§ Information provided
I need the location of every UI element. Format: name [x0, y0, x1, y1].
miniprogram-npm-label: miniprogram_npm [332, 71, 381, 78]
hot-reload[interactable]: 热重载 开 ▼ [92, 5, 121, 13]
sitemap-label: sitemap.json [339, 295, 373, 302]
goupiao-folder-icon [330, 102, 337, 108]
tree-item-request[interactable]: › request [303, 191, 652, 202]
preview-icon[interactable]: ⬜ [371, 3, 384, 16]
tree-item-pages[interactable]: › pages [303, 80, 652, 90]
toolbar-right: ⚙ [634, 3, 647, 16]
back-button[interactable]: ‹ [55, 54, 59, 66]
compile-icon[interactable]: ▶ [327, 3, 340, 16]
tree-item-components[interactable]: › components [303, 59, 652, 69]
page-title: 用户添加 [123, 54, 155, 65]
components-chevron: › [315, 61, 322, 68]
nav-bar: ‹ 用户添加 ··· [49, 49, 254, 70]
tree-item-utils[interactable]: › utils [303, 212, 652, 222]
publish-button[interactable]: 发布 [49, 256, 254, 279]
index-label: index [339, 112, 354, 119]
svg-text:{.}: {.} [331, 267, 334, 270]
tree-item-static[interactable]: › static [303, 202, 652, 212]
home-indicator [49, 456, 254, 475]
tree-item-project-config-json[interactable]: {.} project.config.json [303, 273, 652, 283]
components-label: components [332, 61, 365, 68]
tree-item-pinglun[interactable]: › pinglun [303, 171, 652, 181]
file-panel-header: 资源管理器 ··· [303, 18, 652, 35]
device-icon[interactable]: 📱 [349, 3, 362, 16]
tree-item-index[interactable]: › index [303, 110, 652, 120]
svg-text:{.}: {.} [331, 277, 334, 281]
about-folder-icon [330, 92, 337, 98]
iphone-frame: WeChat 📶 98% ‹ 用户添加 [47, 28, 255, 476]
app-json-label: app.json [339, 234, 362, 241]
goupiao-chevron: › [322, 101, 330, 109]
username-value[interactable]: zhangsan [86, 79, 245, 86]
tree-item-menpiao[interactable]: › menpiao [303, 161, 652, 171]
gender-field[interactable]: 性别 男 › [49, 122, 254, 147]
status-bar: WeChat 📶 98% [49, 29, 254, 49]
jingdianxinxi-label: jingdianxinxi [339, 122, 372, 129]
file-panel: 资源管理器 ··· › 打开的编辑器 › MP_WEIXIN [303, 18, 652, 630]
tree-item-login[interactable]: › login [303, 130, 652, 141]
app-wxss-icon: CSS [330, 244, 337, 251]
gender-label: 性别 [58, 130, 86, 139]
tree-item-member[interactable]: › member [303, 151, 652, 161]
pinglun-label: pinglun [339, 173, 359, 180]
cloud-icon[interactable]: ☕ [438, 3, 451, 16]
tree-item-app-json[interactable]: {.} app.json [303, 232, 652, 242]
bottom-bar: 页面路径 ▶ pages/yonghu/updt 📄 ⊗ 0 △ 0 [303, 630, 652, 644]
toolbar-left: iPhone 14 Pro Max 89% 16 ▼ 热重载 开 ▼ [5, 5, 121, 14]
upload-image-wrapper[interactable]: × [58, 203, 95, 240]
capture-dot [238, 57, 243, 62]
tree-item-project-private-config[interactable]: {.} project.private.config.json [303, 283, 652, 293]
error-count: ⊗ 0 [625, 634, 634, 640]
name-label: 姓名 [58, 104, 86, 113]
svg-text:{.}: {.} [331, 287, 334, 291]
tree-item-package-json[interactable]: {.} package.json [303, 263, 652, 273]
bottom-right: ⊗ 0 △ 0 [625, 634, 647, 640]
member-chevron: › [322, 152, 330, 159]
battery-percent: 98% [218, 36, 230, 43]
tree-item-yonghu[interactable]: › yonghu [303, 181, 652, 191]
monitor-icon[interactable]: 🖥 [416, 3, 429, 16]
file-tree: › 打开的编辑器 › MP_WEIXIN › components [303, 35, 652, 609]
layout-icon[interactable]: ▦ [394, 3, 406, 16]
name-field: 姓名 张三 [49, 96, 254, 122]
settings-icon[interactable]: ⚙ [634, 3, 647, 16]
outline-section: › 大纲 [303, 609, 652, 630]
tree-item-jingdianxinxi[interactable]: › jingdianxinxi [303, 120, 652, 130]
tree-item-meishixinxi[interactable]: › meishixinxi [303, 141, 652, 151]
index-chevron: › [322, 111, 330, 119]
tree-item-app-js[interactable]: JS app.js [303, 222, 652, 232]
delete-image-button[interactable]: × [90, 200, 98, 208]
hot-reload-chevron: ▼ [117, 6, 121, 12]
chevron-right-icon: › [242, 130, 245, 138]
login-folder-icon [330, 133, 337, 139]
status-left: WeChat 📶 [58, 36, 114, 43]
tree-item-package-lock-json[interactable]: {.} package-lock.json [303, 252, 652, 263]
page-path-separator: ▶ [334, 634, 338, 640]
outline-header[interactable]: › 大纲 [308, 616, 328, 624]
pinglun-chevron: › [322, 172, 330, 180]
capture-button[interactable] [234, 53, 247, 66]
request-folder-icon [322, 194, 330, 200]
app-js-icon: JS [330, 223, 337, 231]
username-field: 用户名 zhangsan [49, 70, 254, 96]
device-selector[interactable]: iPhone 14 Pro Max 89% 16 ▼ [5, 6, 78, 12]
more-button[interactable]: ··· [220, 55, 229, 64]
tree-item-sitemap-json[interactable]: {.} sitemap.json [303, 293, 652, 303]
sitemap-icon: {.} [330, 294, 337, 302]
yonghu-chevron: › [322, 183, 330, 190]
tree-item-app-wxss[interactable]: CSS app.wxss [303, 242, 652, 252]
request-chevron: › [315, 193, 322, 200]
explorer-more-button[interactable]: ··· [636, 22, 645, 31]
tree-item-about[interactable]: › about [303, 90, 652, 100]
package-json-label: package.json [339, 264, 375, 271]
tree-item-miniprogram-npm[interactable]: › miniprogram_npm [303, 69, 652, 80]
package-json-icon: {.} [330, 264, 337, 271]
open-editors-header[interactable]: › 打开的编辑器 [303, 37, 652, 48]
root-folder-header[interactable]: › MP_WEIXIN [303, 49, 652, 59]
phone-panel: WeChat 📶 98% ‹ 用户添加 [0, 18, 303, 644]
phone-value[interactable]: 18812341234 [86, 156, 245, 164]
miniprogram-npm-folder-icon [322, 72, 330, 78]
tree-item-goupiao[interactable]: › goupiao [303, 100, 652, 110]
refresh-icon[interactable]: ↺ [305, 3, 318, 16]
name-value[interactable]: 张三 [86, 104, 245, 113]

§ How to complete this task
The answer must consist of every line from the entries above that contains the string "gender".

§ Output for this task
gender-field[interactable]: 性别 男 › [49, 122, 254, 147]
gender-label: 性别 [58, 130, 86, 139]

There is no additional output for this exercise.